WHAT YOU SHOULD DO >> All entries below need to be written out exactly, but without their pictures.

[Collected data]

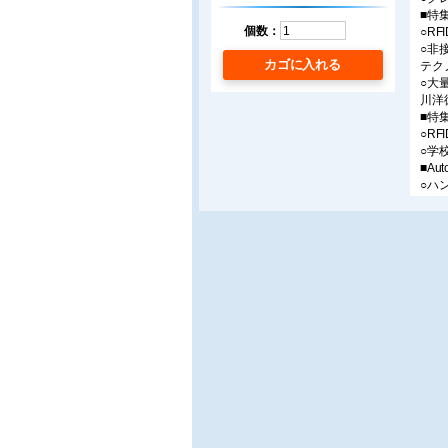
■特
個数：
○R
○非
カゴに入れる
テク
○大
川洋
■特
○R
○学
■Auto
○ハ
■プ
○日
○情
伸樹
○ラ
■連
○と
○と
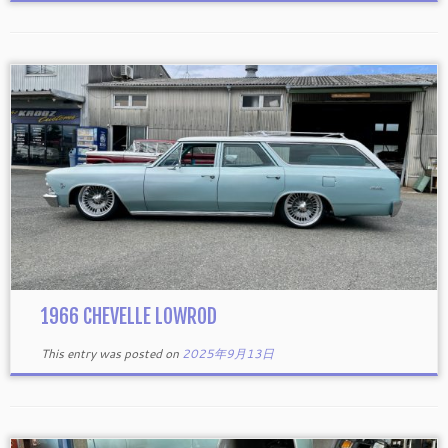
1966 CHEVELLE LOWROD
This entry was posted on
2025年9月13日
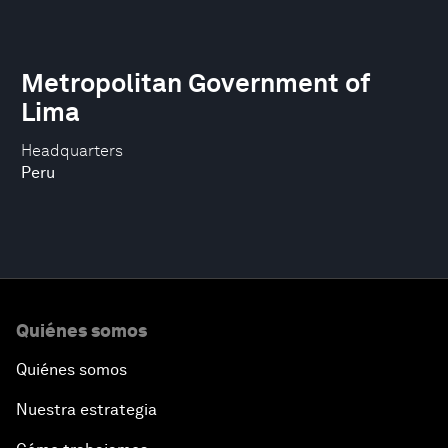
Metropolitan Government of
Lima
Headquarters
Peru
Quiénes somos
Quiénes somos
Nuestra estrategia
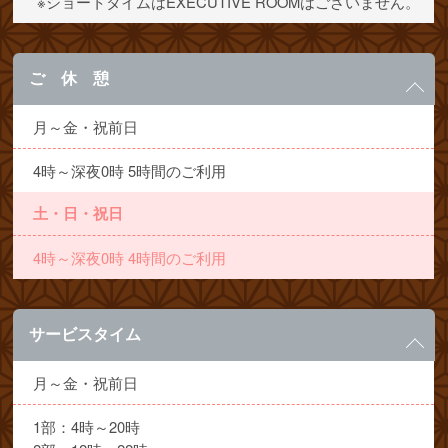
※ショートタイムはEXECUTIVE ROOMはございません。
ご 休 憩
月～金・祝前日
4時～深夜0時 5時間のご利用
土・日・祝日
4時～深夜0時 4時間のご利用
サービスタイム
月～金・祝前日
1部：4時～20時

RESPONSE BELOW >>
■特
個数：
○R
○非
カゴに入れる
テク
○大
川洋
■特
○R
○学
■Auto
○ハ
■プ
○日
○情
伸樹
○ラ
■連
○と
○と
1966 CHEVELLE LOWROD
This entry was posted on
2025年9月13日
Metropolitan Government of
Lima
Headquarters
Peru
Quiénes somos
Quiénes somos
Nuestra estrategia
※ショートタイムはEXECUTIVE ROOMはございません。
ご 休 憩
月～金・祝前日
4時～深夜0時 5時間のご利用
土・日・祝日
4時～深夜0時 4時間のご利用
サービスタイム
月～金・祝前日
1部：4時～20時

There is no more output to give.